Shops and businesses closed early in dozens of cities and towns, boarding up their storefronts and getting out. Police descended on high streets and residential roads, and locals showed up too, ready for the worst.

But then the counter-protests started. Anti-racism rallies stole back the narrative and kept away far-right antagonists, and a nervous country breathed a huge sigh of relief after a night that could have felt very different.

Wednesday felt like a turning point after a string of violence that had put a country on edge and thrown its new government into a sudden crisis.

But the government says it remains on high alert for more unrest this weekend. The fury simmering in a subset of White Britain remains a live danger; these riots were shocking, but not entirely surprising.

And the causes that aided and enabled the racist violence – misinformation, anti-migrant rhetoric in Britain’s media and politics, a hobbled police force and stuffed prisons and courts – will take far longer than a night to fix.
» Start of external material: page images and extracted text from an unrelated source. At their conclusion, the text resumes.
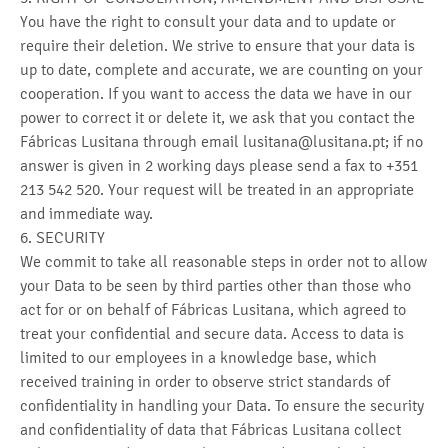
You have the right to consult your data and to update or
require their deletion. We strive to ensure that your data is
up to date, complete and accurate, we are counting on your
cooperation. If you want to access the data we have in our
power to correct it or delete it, we ask that you contact the
Fábricas Lusitana through email lusitana@lusitana.pt; if no
answer is given in 2 working days please send a fax to +351
213 542 520. Your request will be treated in an appropriate
and immediate way.
6. SECURITY
We commit to take all reasonable steps in order not to allow
your Data to be seen by third parties other than those who
act for or on behalf of Fábricas Lusitana, which agreed to
treat your confidential and secure data. Access to data is
limited to our employees in a knowledge base, which
received training in order to observe strict standards of
confidentiality in handling your Data. To ensure the security
and confidentiality of data that Fábricas Lusitana collect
“The chickens come home to roost,” he said. “As a country, this is a bed that we’ve made, and now we’re sleeping in it.”

Online provocateurs and far-right foot soldiers

Fittingly, after a week of misinformation-fuelled fury, the origin and authenticity of the list of supposed far-right targets on Wednesday isn’t clear.

The addresses included were mainly immigration centers and lawyers dealing with migration cases. It was a scattershot collection, seemingly collated with little knowledge of the local areas; some were offices based in non-descript business parks; others on quiet, residential streets.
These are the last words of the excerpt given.